Segment Open

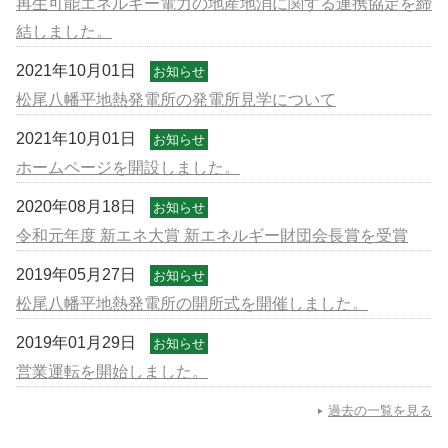
再生可能エネルギー電力の地産地消に関する連携協定を締
結しました。
2021年10月01日
お知らせ
松尾八幡平地熱発電所の発電所見学について
2021年10月01日
お知らせ
ホームページを開設しました。
2020年08月18日
お知らせ
令和元年度 新エネ大賞 新エネルギー財団会長賞を受賞
2019年05月27日
お知らせ
松尾八幡平地熱発電所の開所式を開催しました。
2019年01月29日
お知らせ
営業運転を開始しました。
過去の一覧を見る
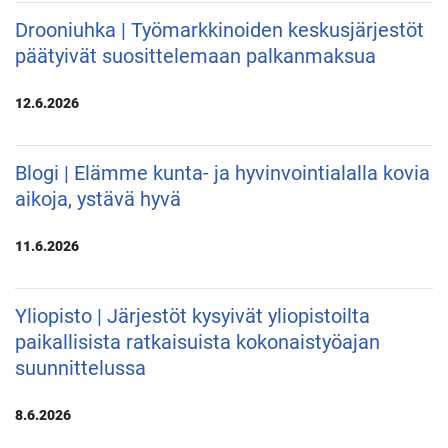
Drooniuhka | Työmarkkinoiden keskusjärjestöt
päätyivät suosittelemaan palkanmaksua
12.6.2026
Blogi | Elämme kunta- ja hyvinvointialalla kovia
aikoja, ystävä hyvä
11.6.2026
Yliopisto | Järjestöt kysyivät yliopistoilta
paikallisista ratkaisuista kokonaistyöajan
suunnittelussa
8.6.2026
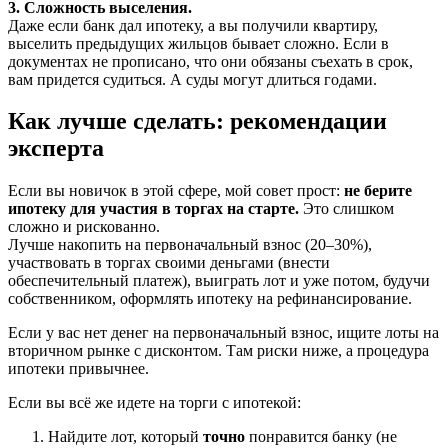
3. Сложность выселения.
Даже если банк дал ипотеку, а вы получили квартиру,
выселить предыдущих жильцов бывает сложно. Если в
документах не прописано, что они обязаны съехать в срок,
вам придется судиться. А суды могут длиться годами.
Как лучше сделать: рекомендации
эксперта
Если вы новичок в этой сфере, мой совет прост:
не берите
ипотеку для участия в торгах на старте.
Это слишком
сложно и рискованно.
Лучше накопить на первоначальный взнос (20–30%),
участвовать в торгах своими деньгами (внести
обеспечительный платеж), выиграть лот и уже потом, будучи
собственником, оформлять ипотеку на рефинансирование.
Если у вас нет денег на первоначальный взнос, ищите лоты на
вторичном рынке с дисконтом. Там риски ниже, а процедура
ипотеки привычнее.
Если вы всё же идете на торги с ипотекой:
Найдите лот, который
точно
понравится банку (не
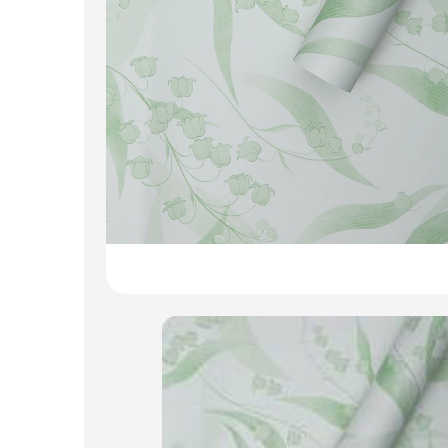
Пакеты для цветов и подарков
Изделия из металла
Искусственные цветы и растения
Декоративные вазы, кашпо
Фоамиран
Свечи
Игрушки мягкие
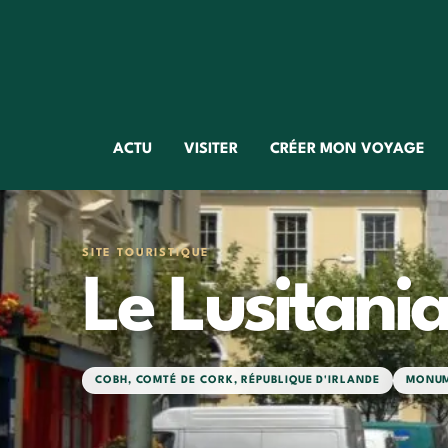
ACTU
VISITER
CRÉER MON VOYAGE
SITE TOURISTIQUE
Le Lusitani
COBH
,
COMTÉ DE CORK
,
RÉPUBLIQUE D'IRLANDE
MONU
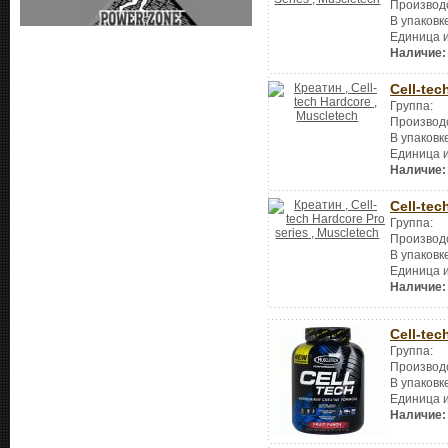
Производ
В упаковк
Единица 
Наличие:
Cell-tec
Группа:
Производ
В упаковк
Единица 
Наличие:
Cell-tec
Группа:
Производ
В упаковк
Единица 
Наличие:
Cell-tec
Группа:
Производ
В упаковк
Единица 
Наличие:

Segment Closed

- EXERCISE GOAL -
Pull each line that includes the word "торгах" out of the material above.

- TASK SOLUTION -
ипотеку для участия в торгах на старте.
участвовать в торгах своими деньгами (внести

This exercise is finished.